All of the data should be copied exactly, with the pictures left out.

● **RECORD EXCERPTS**:
|---|
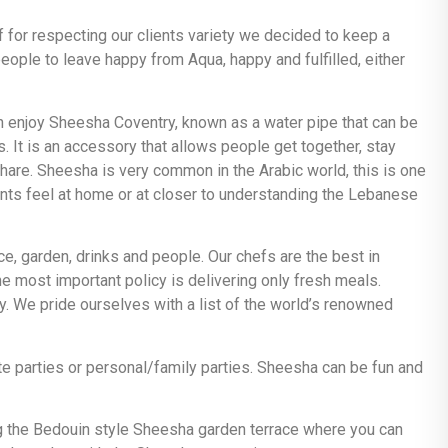
f for respecting our clients variety we decided to keep a
ople to leave happy from Aqua, happy and fulfilled, either
an enjoy Sheesha Coventry, known as a water pipe that can be
. It is an accessory that allows people get together, stay
share. Sheesha is very common in the Arabic world, this is one
ients feel at home or at closer to understanding the Lebanese
ace, garden, drinks and people. Our chefs are the best in
e most important policy is delivering only fresh meals.
 We pride ourselves with a list of the world’s renowned
e parties or personal/family parties. Sheesha can be fun and
g the Bedouin style Sheesha garden terrace where you can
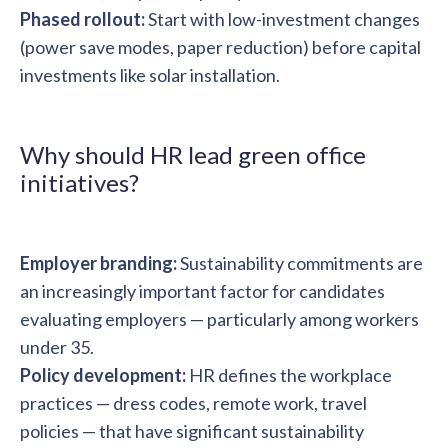
Phased rollout:
Start with low-investment changes
(power save modes, paper reduction) before capital
investments like solar installation.
Why should HR lead green office
initiatives?
Employer branding:
Sustainability commitments are
an increasingly important factor for candidates
evaluating employers — particularly among workers
under 35.
Policy development:
HR defines the workplace
practices — dress codes, remote work, travel
policies — that have significant sustainability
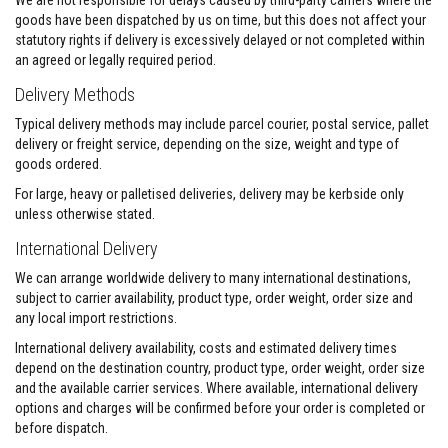
We are not responsible for delays caused by third-party carriers where the
s
goods have been dispatched by us on time, but this does not affect your
t
statutory rights if delivery is excessively delayed or not completed within
e
an agreed or legally required period.
r
S
Delivery Methods
y
s
Typical delivery methods may include parcel courier, postal service, pallet
t
e
delivery or freight service, depending on the size, weight and type of
m
goods ordered.
H
For large, heavy or palletised deliveries, delivery may be kerbside only
e
unless otherwise stated.
a
t
International Delivery
p
r
We can arrange worldwide delivery to many international destinations,
o
subject to carrier availability, product type, order weight, order size and
o
any local import restrictions.
f
M
International delivery availability, costs and estimated delivery times
o
depend on the destination country, product type, order weight, order size
r
t
and the available carrier services. Where available, international delivery
a
options and charges will be confirmed before your order is completed or
r
before dispatch.
s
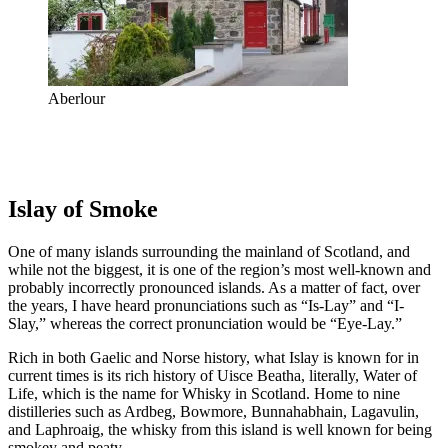
Aberlour
Islay of Smoke
One of many islands surrounding the mainland of Scotland, and
while not the biggest, it is one of the region’s most well-known and
probably incorrectly pronounced islands. As a matter of fact, over
the years, I have heard pronunciations such as “Is-Lay” and “I-
Slay,” whereas the correct pronunciation would be “Eye-Lay.”
Rich in both Gaelic and Norse history, what Islay is known for in
current times is its rich history of Uisce Beatha, literally, Water of
Life, which is the name for Whisky in Scotland. Home to nine
distilleries such as Ardbeg, Bowmore, Bunnahabhain, Lagavulin,
and Laphroaig, the whisky from this island is well known for being
smokey and peaty.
|---|
● **SOLVED PROBLEM**:
f for respecting our clients variety we decided to keep a
ople to leave happy from Aqua, happy and fulfilled, either
an enjoy Sheesha Coventry, known as a water pipe that can be
. It is an accessory that allows people get together, stay
share. Sheesha is very common in the Arabic world, this is one
ients feel at home or at closer to understanding the Lebanese
ace, garden, drinks and people. Our chefs are the best in
e most important policy is delivering only fresh meals.
 We pride ourselves with a list of the world’s renowned
e parties or personal/family parties. Sheesha can be fun and
g the Bedouin style Sheesha garden terrace where you can
Phased rollout:
Start with low-investment changes
(power save modes, paper reduction) before capital
investments like solar installation.
Why should HR lead green office
initiatives?
Employer branding:
Sustainability commitments are
an increasingly important factor for candidates
evaluating employers — particularly among workers
under 35.
Policy development:
HR defines the workplace
practices — dress codes, remote work, travel
policies — that have significant sustainability
We are not responsible for delays caused by third-party carriers where the
s
goods have been dispatched by us on time, but this does not affect your
t
statutory rights if delivery is excessively delayed or not completed within
e
an agreed or legally required period.
r
S
Delivery Methods
y
s
Typical delivery methods may include parcel courier, postal service, pallet
t
e
delivery or freight service, depending on the size, weight and type of
m
goods ordered.
H
For large, heavy or palletised deliveries, delivery may be kerbside only
e
unless otherwise stated.
a
t
International Delivery
p
r
We can arrange worldwide delivery to many international destinations,
o
subject to carrier availability, product type, order weight, order size and
o
any local import restrictions.
f
M
International delivery availability, costs and estimated delivery times
o
depend on the destination country, product type, order weight, order size
r
t
and the available carrier services. Where available, international delivery
a
options and charges will be confirmed before your order is completed or
r
before dispatch.
s
Aberlour
Islay of Smoke
One of many islands surrounding the mainland of Scotland, and
while not the biggest, it is one of the region’s most well-known and
probably incorrectly pronounced islands. As a matter of fact, over
the years, I have heard pronunciations such as “Is-Lay” and “I-
Slay,” whereas the correct pronunciation would be “Eye-Lay.”
Rich in both Gaelic and Norse history, what Islay is known for in
current times is its rich history of Uisce Beatha, literally, Water of
Life, which is the name for Whisky in Scotland. Home to nine
distilleries such as Ardbeg, Bowmore, Bunnahabhain, Lagavulin,
and Laphroaig, the whisky from this island is well known for being
smokey and peaty.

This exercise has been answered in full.